ThetaRay Launches Self-Service Compliance Tools Amid Rising Financial Crime Pressures in Asia-Pacific
As financial institutions across Asia-Pacific face mounting pressure to strengthen anti-money laundering (AML) operations, financial crime compliance technology firm ThetaRay has launched two new tools aimed at transforming how banks detect and respond to suspicious activity.
Unveiled last week, ThetaRay's new Self-Service Rule Builder and Simulator are designed to give compliance teams direct control over the creation, testing, and deployment of AML rules, without the need for coding or IT involvement. The platform offers a significant shift in how financial institutions manage regulatory risk, accelerating decision-making and reducing operational bottlenecks.
The launch comes as regulators across the region, including in Singapore, push for more agile and tech-driven compliance frameworks. ThetaRay has a strong presence in Asia-Pacific, having opened its Singapore office in 2016. In 2017, the company completed a successful trial with OCBC Bank, which reported a 35% reduction in unnecessary alerts and a fourfold improvement in detection accuracy.
"We designed the Rule Builder and Simulator as truly self-service tools," said Nitzan Solomon, Senior Vice President of Product at ThetaRay. "Compliance teams can now manage and adapt their risk strategies independently, with full visibility and auditability, empowering them to respond faster to evolving threats without sacrificing governance."
The Self-Service Rule Builder allows users to define complex rule logic through an intuitive point-and-click interface, supporting custom expressions and aggregations tailored to each institution's risk posture. The Simulator enables compliance officers to test those rules in a secure environment using historical data, ensuring accuracy and safety before live deployment. Different versions of rules can be compared side-by-side, allowing institutions to optimise their detection strategies without disrupting production systems.

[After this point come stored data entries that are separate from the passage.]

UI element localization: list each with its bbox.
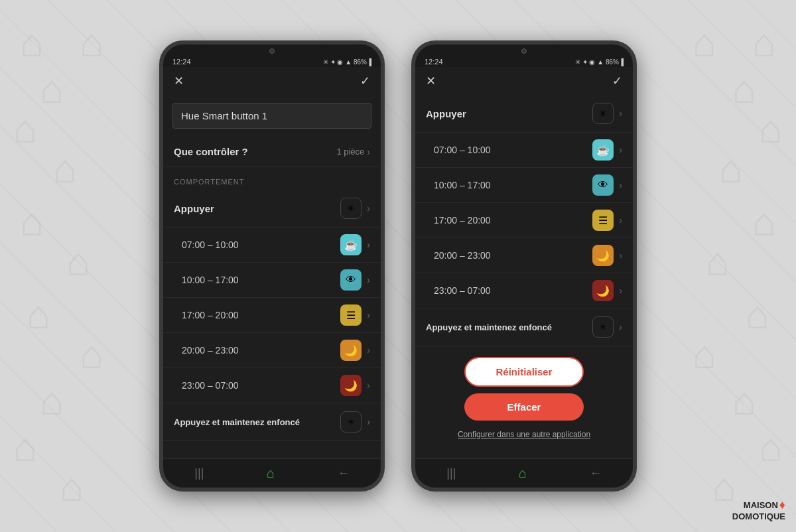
appuyez-maintenu-chevron-left: › xyxy=(367,417,370,427)
time-label-1-right: 10:00 – 17:00 xyxy=(434,180,491,190)
que-controler-label: Que contrôler ? xyxy=(174,146,248,157)
brand-maison: MAISON xyxy=(744,501,778,510)
time-row-2-left[interactable]: 17:00 – 20:00 ☰ › xyxy=(163,298,381,333)
appuyer-right-right: ✳ › xyxy=(592,103,622,124)
time-row-0-right[interactable]: 07:00 – 10:00 ☕ › xyxy=(415,133,633,168)
camera-right xyxy=(521,48,527,54)
nav-menu-left[interactable]: ||| xyxy=(194,466,204,480)
nav-back-right[interactable]: ← xyxy=(590,466,602,480)
phone-right: 12:24 ✳ ✦ ◉ ▲ 86%▐ ✕ ✓ Appuyer ✳ › 07:00… xyxy=(411,40,637,492)
time-icon-0-left: ☕ xyxy=(340,234,362,255)
time-icon-3-left: 🌙 xyxy=(340,340,362,361)
phone-nav-left: ||| ⌂ ← xyxy=(163,458,381,488)
time-row-2-right[interactable]: 17:00 – 20:00 ☰ › xyxy=(415,203,633,238)
brand-et: ♦ xyxy=(779,499,785,512)
phone-top-bar-left xyxy=(163,44,381,56)
appuyez-maintenu-right-left: ✳ › xyxy=(340,411,370,432)
nav-menu-right[interactable]: ||| xyxy=(446,466,456,480)
time-icon-2-right: ☰ xyxy=(592,210,614,231)
time-chevron-3-left: › xyxy=(367,345,370,356)
time-icon-1-left: 👁 xyxy=(340,269,362,291)
time-label-3-right: 20:00 – 23:00 xyxy=(434,250,491,261)
time-label-4-left: 23:00 – 07:00 xyxy=(182,380,239,391)
nav-home-right[interactable]: ⌂ xyxy=(519,466,527,481)
background-decoration: ⌂ ⌂ ⌂ ⌂ ⌂ ⌂ ⌂ ⌂ ⌂ ⌂ ⌂ ⌂ ⌂ ⌂ ⌂ ⌂ ⌂ ⌂ ⌂ ⌂ … xyxy=(0,0,796,532)
appuyer-chevron-right: › xyxy=(619,108,622,119)
brand-logo: MAISON ♦ DOMOTIQUE xyxy=(732,499,785,521)
status-bar-right: 12:24 ✳ ✦ ◉ ▲ 86%▐ xyxy=(415,56,633,67)
close-icon-right[interactable]: ✕ xyxy=(426,74,436,88)
appuyez-maintenu-icon-right: ✳ xyxy=(592,316,614,338)
time-label-1-left: 10:00 – 17:00 xyxy=(182,275,239,285)
time-right-4-right: 🌙 › xyxy=(592,280,622,301)
time-row-3-right[interactable]: 20:00 – 23:00 🌙 › xyxy=(415,238,633,273)
time-chevron-0-right: › xyxy=(619,145,622,155)
time-label-0-left: 07:00 – 10:00 xyxy=(182,239,239,250)
time-label-3-left: 20:00 – 23:00 xyxy=(182,345,239,356)
time-chevron-2-right: › xyxy=(619,215,622,226)
time-label-2-left: 17:00 – 20:00 xyxy=(182,310,239,320)
time-chevron-4-left: › xyxy=(367,380,370,391)
check-icon-left[interactable]: ✓ xyxy=(360,74,370,88)
time-row-1-left[interactable]: 10:00 – 17:00 👁 › xyxy=(163,263,381,298)
que-controler-chevron: › xyxy=(367,147,370,157)
status-icons-right: ✳ ✦ ◉ ▲ 86%▐ xyxy=(575,58,624,66)
phone-header-left: ✕ ✓ xyxy=(163,67,381,95)
appuyer-row-right[interactable]: Appuyer ✳ › xyxy=(415,95,633,133)
time-chevron-2-left: › xyxy=(367,310,370,320)
effacer-button[interactable]: Effacer xyxy=(464,393,584,421)
appuyer-chevron-left: › xyxy=(367,203,370,214)
time-row-0-left[interactable]: 07:00 – 10:00 ☕ › xyxy=(163,228,381,263)
time-row-4-right[interactable]: 23:00 – 07:00 🌙 › xyxy=(415,273,633,308)
que-controler-row[interactable]: Que contrôler ? 1 pièce › xyxy=(163,137,381,167)
appuyez-maintenu-label-left: Appuyez et maintenez enfoncé xyxy=(174,417,300,427)
appuyez-maintenu-chevron-right: › xyxy=(619,322,622,332)
time-chevron-3-right: › xyxy=(619,250,622,261)
time-label-4-right: 23:00 – 07:00 xyxy=(434,285,491,296)
phone-left: 12:24 ✳ ✦ ◉ ▲ 86%▐ ✕ ✓ Hue Smart button … xyxy=(159,40,385,492)
time-right-1-left: 👁 › xyxy=(340,269,370,291)
time-icon-4-right: 🌙 xyxy=(592,280,614,301)
time-label-2-right: 17:00 – 20:00 xyxy=(434,215,491,226)
check-icon-right[interactable]: ✓ xyxy=(612,74,622,88)
status-time-right: 12:24 xyxy=(425,58,443,66)
time-label-0-right: 07:00 – 10:00 xyxy=(434,145,491,155)
time-chevron-1-right: › xyxy=(619,180,622,190)
time-right-4-left: 🌙 › xyxy=(340,375,370,396)
nav-back-left[interactable]: ← xyxy=(338,466,350,480)
time-icon-2-left: ☰ xyxy=(340,304,362,326)
time-icon-4-left: 🌙 xyxy=(340,375,362,396)
phone-content-left: Hue Smart button 1 Que contrôler ? 1 piè… xyxy=(163,95,381,458)
config-link[interactable]: Configurer dans une autre application xyxy=(458,430,590,439)
time-row-3-left[interactable]: 20:00 – 23:00 🌙 › xyxy=(163,333,381,368)
appuyer-label-right: Appuyer xyxy=(426,108,466,119)
time-right-2-right: ☰ › xyxy=(592,210,622,231)
section-title-comportement: COMPORTEMENT xyxy=(163,167,381,190)
time-right-3-left: 🌙 › xyxy=(340,340,370,361)
close-icon-left[interactable]: ✕ xyxy=(174,74,184,88)
phone-nav-right: ||| ⌂ ← xyxy=(415,458,633,488)
phone-header-right: ✕ ✓ xyxy=(415,67,633,95)
appuyer-label-left: Appuyer xyxy=(174,203,214,214)
appuyer-icon-right: ✳ xyxy=(592,103,614,124)
time-row-1-right[interactable]: 10:00 – 17:00 👁 › xyxy=(415,168,633,203)
phone-top-bar-right xyxy=(415,44,633,56)
reinitialiser-button[interactable]: Réinitialiser xyxy=(464,357,584,387)
appuyez-maintenu-label-right: Appuyez et maintenez enfoncé xyxy=(426,322,552,332)
appuyez-maintenu-row-left[interactable]: Appuyez et maintenez enfoncé ✳ › xyxy=(163,403,381,441)
device-name-input[interactable]: Hue Smart button 1 xyxy=(172,103,371,129)
time-chevron-4-right: › xyxy=(619,285,622,296)
que-controler-value: 1 pièce xyxy=(336,147,364,157)
appuyez-maintenu-right-right: ✳ › xyxy=(592,316,622,338)
time-icon-0-right: ☕ xyxy=(592,139,614,161)
appuyer-right-left: ✳ › xyxy=(340,198,370,219)
time-chevron-0-left: › xyxy=(367,239,370,250)
nav-home-left[interactable]: ⌂ xyxy=(267,466,275,481)
phone-content-right: Appuyer ✳ › 07:00 – 10:00 ☕ › 10:00 – 17… xyxy=(415,95,633,458)
camera-left xyxy=(269,48,275,54)
appuyez-maintenu-row-right[interactable]: Appuyez et maintenez enfoncé ✳ › xyxy=(415,308,633,346)
appuyez-maintenu-icon-left: ✳ xyxy=(340,411,362,432)
appuyer-row-left[interactable]: Appuyer ✳ › xyxy=(163,190,381,228)
time-row-4-left[interactable]: 23:00 – 07:00 🌙 › xyxy=(163,368,381,403)
appuyer-icon-left: ✳ xyxy=(340,198,362,219)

"This launch represents a fundamental shift in how compliance teams operate," said Peter Reynolds, CEO of ThetaRay. "With self-sufficient tools, we put control in our customers' hands, removing operational friction and accelerating their speed and flexibility to adapt to new risks and grow with confidence."
The platform is part of ThetaRay's broader effort to modernise financial crime prevention through cognitive AI. Its systems are already in use at leading global institutions, including Santander, ClearBank, Payoneer, Mashreq Bank, Onafriq and Travelex.
In Asia-Pacific, where digital payments and cross-border transactions continue to grow in volume and complexity, the ability to customise and deploy AML rules quickly is becoming increasingly critical. ThetaRay's tools give banks the flexibility to keep pace with evolving threats, without sacrificing oversight or regulatory compliance.
As financial crime grows more sophisticated, and regulators demand faster, more effective responses, ThetaRay is positioning itself as a key player in the next generation of compliance infrastructure.